Many of the limitations listed below can be mitigated using specialized MS techniques and thus may not impose real challenges; however the following limitations discussed are important points to consider when carrying out general approaches to metabolomics before optimizing to specific species or problems.
Firstly, low-abundance ions can be hard to identify if the precursor ion intensity is low (generally below 5000 counts for an Agilent Q-ToF) it will be difficult to obtain the high-quality fragment spectra needed to support a structural assignment. But, overall there is not a problem with sensitivity when using LC-MS based approaches and examples of high sensitivity mass spectrometry-based metabolite identifications include 3.5 femtomol of DMS per mg of dorsal horn35, or upper attomole range in the analysis of Methylobacterium extroquens AM142.

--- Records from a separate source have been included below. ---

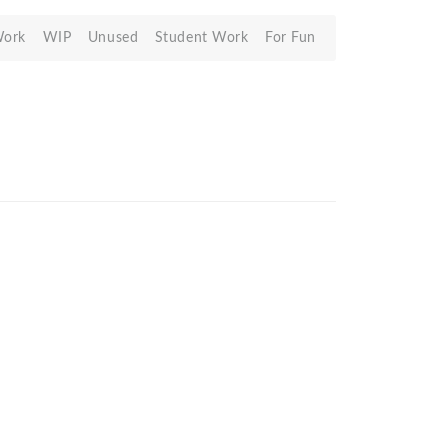
Work
WIP
Unused
Student Work
For Fun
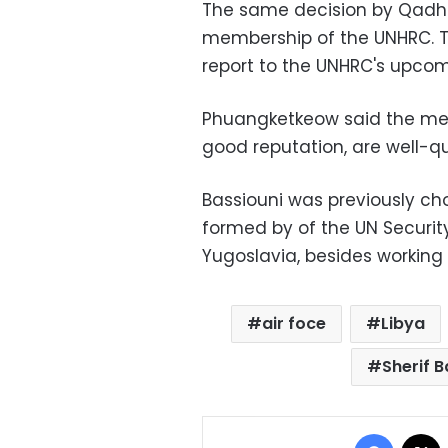
The same decision by Qadhaf
membership of the UNHRC. T
report to the UNHRC's upcom
Phuangketkeow said the me
good reputation, are well-qu
Bassiouni was previously c
formed by of the UN Security
Yugoslavia, besides working
air foce
Libya
Sherif B
Facebo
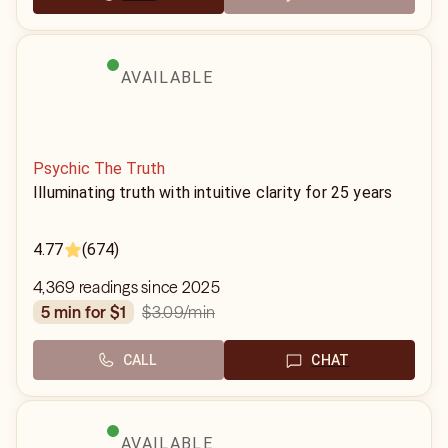
AVAILABLE
Psychic The Truth
Illuminating truth with intuitive clarity for 25 years
4.77
(674)
4,369 readings since 2025
$3.09
/min
5 min for $1
CALL
CHAT
AVAILABLE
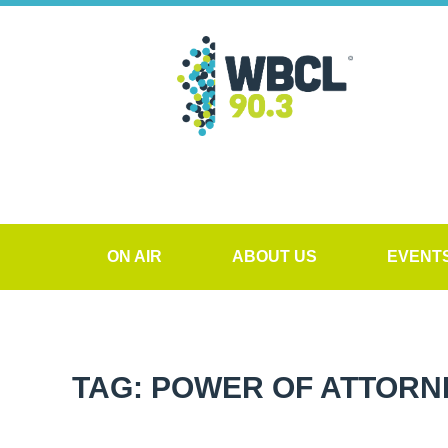
ON AIR
ABOUT US
EVENT
TAG: POWER OF ATTORN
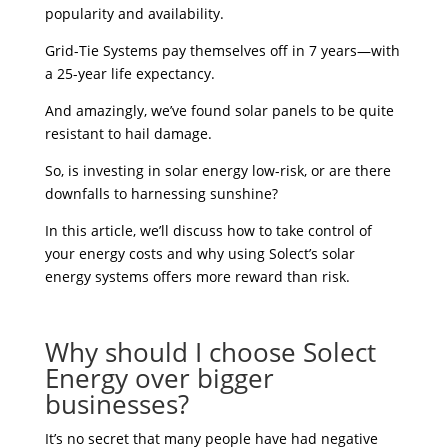
popularity and availability.
Grid-Tie Systems pay themselves off in 7 years—with
a 25-year life expectancy.
And amazingly, we’ve found solar panels to be quite
resistant to hail damage.
So, is investing in solar energy low-risk, or are there
downfalls to harnessing sunshine?
In this article, we’ll discuss how to take control of
your energy costs and why using Solect’s solar
energy systems offers more reward than risk.
Why should I choose Solect
Energy over bigger
businesses?
It’s no secret that many people have had negative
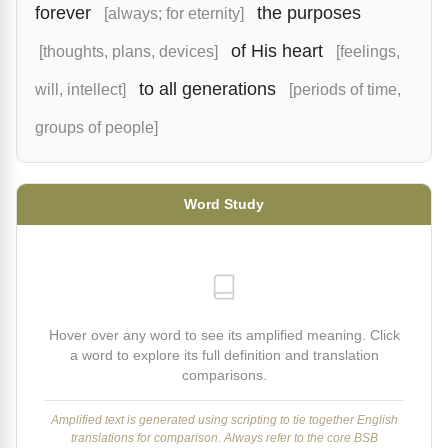
forever
the purposes
[always; for eternity]
of His heart
[thoughts, plans, devices]
[feelings,
to all generations
will, intellect]
[periods of time,
groups of people]
Word Study
Hover over any word to see its amplified meaning. Click
a word to explore its full definition and translation
comparisons.
Amplified text is generated using scripting to tie together English
translations for comparison. Always refer to the core BSB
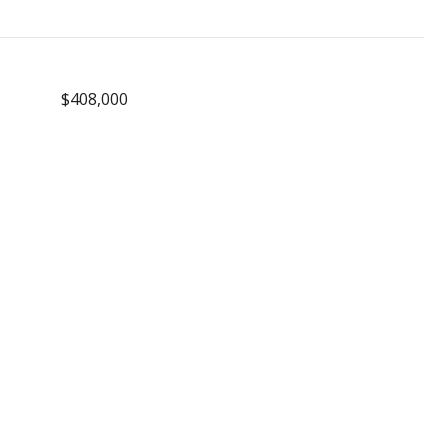
$408,000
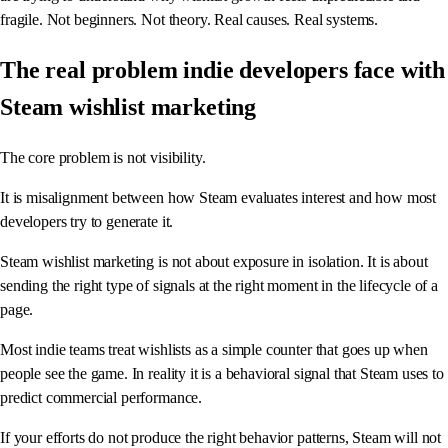
fragile. Not beginners. Not theory. Real causes. Real systems.
The real problem indie developers face with
Steam wishlist marketing
The core problem is not visibility.
It is misalignment between how Steam evaluates interest and how most
developers try to generate it.
Steam wishlist marketing is not about exposure in isolation. It is about
sending the right type of signals at the right moment in the lifecycle of a
page.
Most indie teams treat wishlists as a simple counter that goes up when
people see the game. In reality it is a behavioral signal that Steam uses to
predict commercial performance.
If your efforts do not produce the right behavior patterns, Steam will not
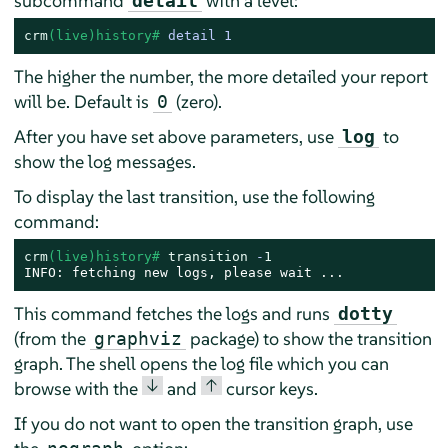
subcommand
with a level:
detail
crm
(live)history# 
detail 1
The higher the number, the more detailed your report
will be. Default is
(zero).
0
After you have set above parameters, use
to
log
show the log messages.
To display the last transition, use the following
command:
crm
(live)history# 
transition
 -
1
INFO: fetching new logs, please wait ...
This command fetches the logs and runs
dotty
(from the
package) to show the transition
graphviz
graph. The shell opens the log file which you can
↓
↑
browse with the
and
cursor keys.
If you do not want to open the transition graph, use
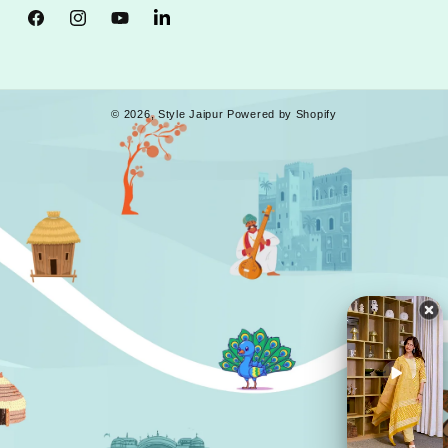
Facebook
Instagram
YouTube
Tumblr
© 2026,
Style Jaipur
Powered by Shopify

Secondly, MS-based analysis provides little if any information about stereochemistry of the metabolites identified and is often insufficient to determine the positions of double bonds in acyl tails. However, some specialized techniques have been used involving ion mobility43, addition of Li+ with multiple rounds of fragmentation44 and ozone-induced dissociation45. The location of these bonds may be important; for example, isobaric ω-3 or ω-6 isomers of a lipid can have significantly different biological roles46.
Thirdly, isobaric species that co-elute will provide a convoluted mass spectrum making it difficult to characterize either species. MS is prone to ion suppression47, therefore, co-eluted species also affect the quantification of molecules and reduce the ability to observe ions that are less capable of ionization in the presence of an interfering metabolite. Furthermore, isobaric and other species with very similar masses could be fragmented together if not well isolated, introducing contamination into the MS/MS spectra and hindering characterization, possibly leading to false negatives. Appropriate chromatographic methods can be developed, which can help resolve different species and reduce some issues with ion suppression. Ion mobility can also aid in the separation of isobaric species in gas phase, which alleviates contamination into the MS/MS spectra that hinders correct metabolite identification.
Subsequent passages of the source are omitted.